Cunningham disappears from the historical record for several years afterward, and it is unclear what happened to him after the Battle of Brooklyn--or if he was even present. A Thomas Cunningham living in Harford signed the Oath of Fidelity to the Revolutionary cause in 1778, and a man by that name enlisted as a private in Rawling's Rifle Regiment in April 1779. [5] Who he was, and what happened to him during the war, is unknown. Two Thomas Cunninghams were recorded living in Harford County in 1783, but no trace of them exists afterwards. [6]

Owen Lourie, 2015

Notes:
[1] Muster Rolls and Other Records of Service of Maryland Troops in the American Revolution, Archives of Maryland Online, vol. 18, p. 11.

[2] The experience of the Fourth Company is described in the pension of William McMillan, one of the company's sergeants. See Letter, William McMillan to Secretary of Treasury, ca. October 1828. Pension of William McMillan, National Archives and Records Administration, Revolutionary War Pension and Bounty-Land Warrant Application Files, NARA M804, S 2806, p. 33-35, from Fold3.com; S. Eugene Clements and F. Edward Wright, The Maryland Militia in the Revolutionary War, (Silver Spring, Maryland: Family Line Publications, 1987), 174.

[3] McMillan pension.

[4] Return of the Maryland troops, 27 September 1776, from Fold3.com; Mark Andrew Tacyn, “’To the End:’ The First Maryland Regiment and the American Revolution” (PhD diss., University of Maryland College Park, 1999), 48-73. For more on the experience of the Marylanders at the Battle of Brooklyn, see "In Their Own Words," on the Maryland State Archives research blog, Finding the Maryland 400.

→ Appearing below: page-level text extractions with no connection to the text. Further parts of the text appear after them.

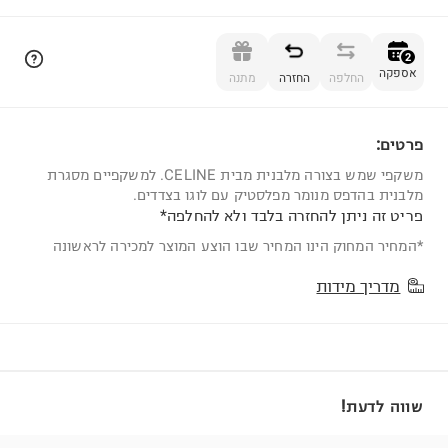
הוספה לסל
2
אספקה
החלפה
החזרה
מתנה
פרטים:
2
משקפי שמש בצורה מלבנית מבית CELINE. למשקפיים מסגרת
מלבנית בהדפס מנומר מפלסטיק עם לוגו בצדדים.
פריט זה ניתן להחזרה בלבד ולא להחלפה*
*המחיר המחוק הינו המחיר שבו הוצע המוצר למכירה לראשונה
מדריך מידות
שווה לדעת!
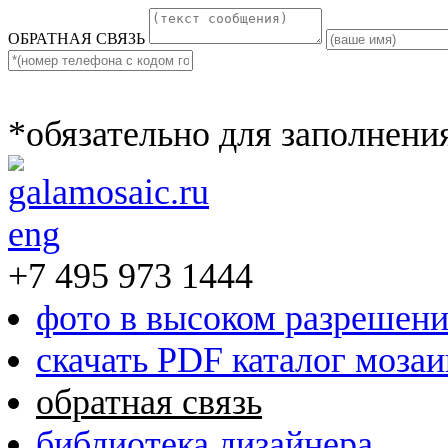
ОБРАТНАЯ СВЯЗЬ
*обязательно для заполнени
eng
+7 495 973 1444
фото в высоком разрешен
скачать PDF каталог моза
обратная связь
библиотека дизайнера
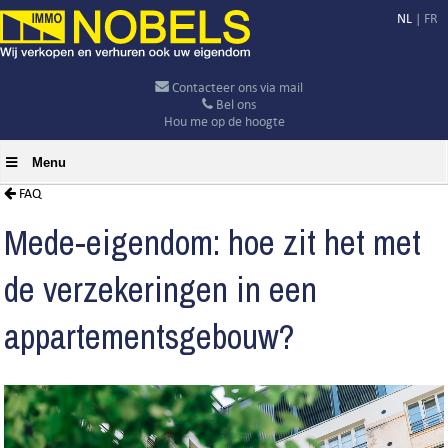
NL
|
FR
Contacteer ons via mail
Bel ons
Hou me op de hoogte
Menu
FAQ
Mede-eigendom: hoe zit het met
de verzekeringen in een
appartementsgebouw?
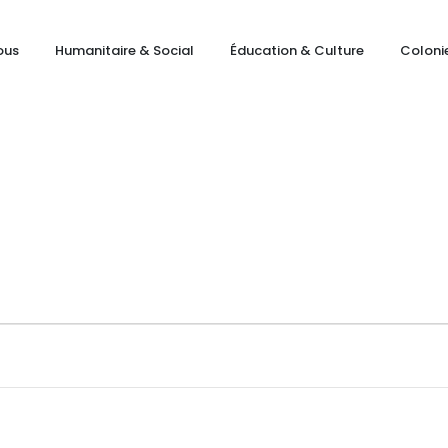
ous
Humanitaire & Social
Éducation & Culture
Coloni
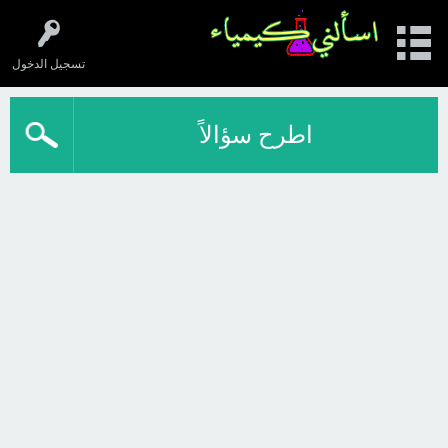
تسجيل الدخول
اطرح سؤالاً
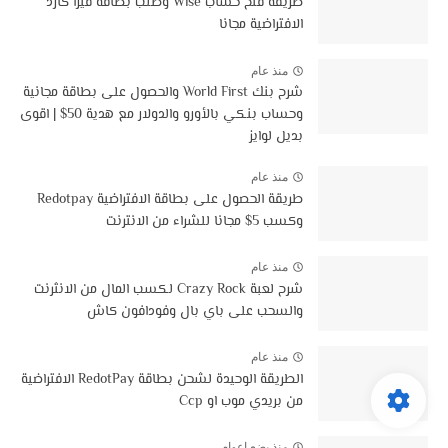
طريقة فتح حساب Wise وطلب بطاقة فيزا كارد
الافتراضية مجانا
منذ عام
شرح بنك World First والحصول على بطاقة مجانية
وحساب بنكي بالأورو والدولار مع هدية 50$ | اقوى
بديل لوايز
منذ عام
طريقة الحصول على بطاقة الافتراضية Redotpay
وكسب 5$ مجانا للشراء من الانترنت
منذ عام
شرح لعبة Crazy Rock لكسب المال من الانثرنت
والسحب على باي بال وفودافون كاش
منذ عام
الطريقة الوحيدة لشحن بطاقة RedotPay الافتراضية
من بريدي موب او Ccp
منذ بضع اعوام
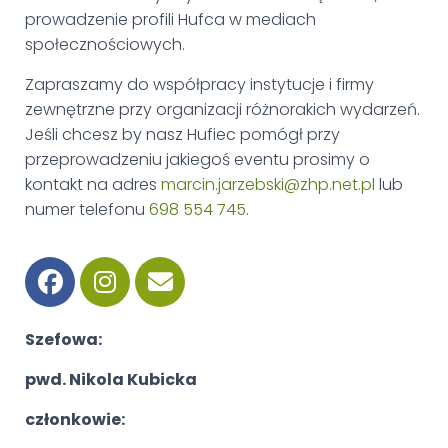
prowadzenie profili Hufca w mediach
społecznościowych.
Zapraszamy do współpracy instytucje i firmy
zewnętrzne przy organizacji różnorakich wydarzeń.
Jeśli chcesz by nasz Hufiec pomógł przy
przeprowadzeniu jakiegoś eventu prosimy o
kontakt na adres
marcin.jarzebski@zhp.net.pl
lub
numer telefonu
698 554 745
.
Szefowa:
pwd. Nikola Kubicka
członkowie:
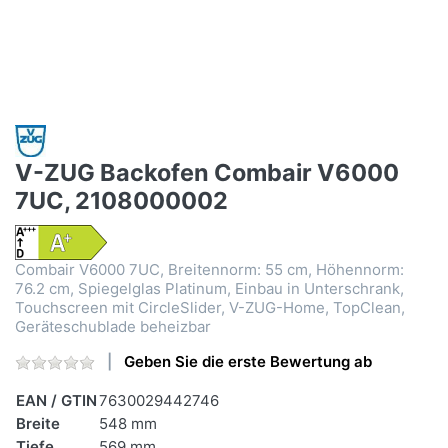
V-ZUG Backofen Combair V6000
7UC, 2108000002
Combair V6000 7UC, Breitennorm: 55 cm, Höhennorm:
76.2 cm, Spiegelglas Platinum, Einbau in Unterschrank,
Touchscreen mit CircleSlider, V-ZUG-Home, TopClean,
Geräteschublade beheizbar
Geben Sie die erste Bewertung ab
EAN / GTIN
7630029442746
Breite
548 mm
Tiefe
569 mm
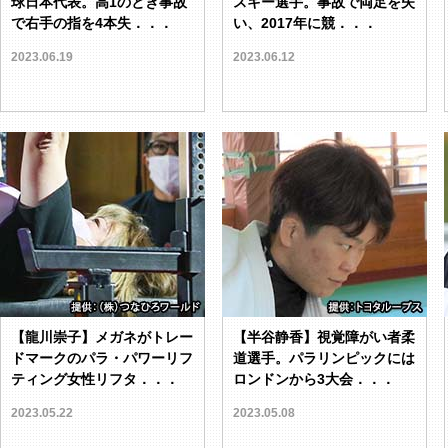
球日本代表。高1のとき事故
スキー選手。事故で両足を失
で右手の指を4本失．．．
い、2017年に競．．．
2023.06.19
2023.06.12
【龍川崇子】メガネがトレー
【半谷静香】視覚障がい者柔
ドマークのパラ・パワーリフ
道選手。パラリンピックには
ティング女性リフタ．．．
ロンドンから3大会．．．
2023.05.22
2023.05.08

[5] Governor and Council, Oaths of Fidelity, Harford County, 1778, box 3, folder 47 [MSA S963-47, 1/1/4/31]; Archives of Maryland Online, vol. 18, p. 100. The year is not listed, but the regiment was re-formed in the spring of 1779, after being decimated earlier in the war. See Robert K. Wright, The Continental Army (Washington, DC: U.S. Army Center for Military History, 1983), 319.

[6] General Assembly, House of Delegates, 1783 Assessment, Harford County, Bush River Lower Hundred, p. 41 [MSA S1161-6-2, 1/4/5/59] and Gunpowder Upper and Lower Hundred, p. 79 [MSA S1161-6-7, 1/4/5/59]. Both Thomas Cunninghams are listed among the unmarried men liable for a 15 shilling tax.